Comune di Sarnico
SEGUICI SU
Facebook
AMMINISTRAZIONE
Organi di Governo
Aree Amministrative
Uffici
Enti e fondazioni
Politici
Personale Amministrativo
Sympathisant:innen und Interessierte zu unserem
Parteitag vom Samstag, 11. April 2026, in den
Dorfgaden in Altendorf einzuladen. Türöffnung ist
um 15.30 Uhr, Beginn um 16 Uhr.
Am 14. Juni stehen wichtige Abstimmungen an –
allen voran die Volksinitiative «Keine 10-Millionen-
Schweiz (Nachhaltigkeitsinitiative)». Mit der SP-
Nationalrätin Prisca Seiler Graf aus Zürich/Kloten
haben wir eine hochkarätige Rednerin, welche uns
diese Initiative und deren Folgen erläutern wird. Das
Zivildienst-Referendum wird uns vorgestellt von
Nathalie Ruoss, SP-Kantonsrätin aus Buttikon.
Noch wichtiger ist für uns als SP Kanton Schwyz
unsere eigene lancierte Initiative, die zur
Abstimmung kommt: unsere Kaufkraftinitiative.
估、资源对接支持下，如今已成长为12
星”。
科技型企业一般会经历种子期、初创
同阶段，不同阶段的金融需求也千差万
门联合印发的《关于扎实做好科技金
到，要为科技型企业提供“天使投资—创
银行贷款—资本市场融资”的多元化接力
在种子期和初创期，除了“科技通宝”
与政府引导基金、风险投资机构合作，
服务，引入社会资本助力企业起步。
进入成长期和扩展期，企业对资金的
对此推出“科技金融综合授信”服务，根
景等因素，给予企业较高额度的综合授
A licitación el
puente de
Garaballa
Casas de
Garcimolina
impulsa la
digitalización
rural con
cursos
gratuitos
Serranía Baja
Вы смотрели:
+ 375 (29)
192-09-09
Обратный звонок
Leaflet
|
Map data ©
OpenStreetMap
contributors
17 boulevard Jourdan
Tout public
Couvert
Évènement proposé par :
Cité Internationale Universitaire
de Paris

> _YOUR TASK_:
Set down, unchanged, only those lines above that fall between the line with "Dorfgaden in Altendorf" and the line with "Nationalrätin Prisca Seiler", the two end lines included.

> _EXERCISE ANSWER_:
Dorfgaden in Altendorf einzuladen. Türöffnung ist
um 15.30 Uhr, Beginn um 16 Uhr.
Am 14. Juni stehen wichtige Abstimmungen an –
allen voran die Volksinitiative «Keine 10-Millionen-
Schweiz (Nachhaltigkeitsinitiative)». Mit der SP-
Nationalrätin Prisca Seiler Graf aus Zürich/Kloten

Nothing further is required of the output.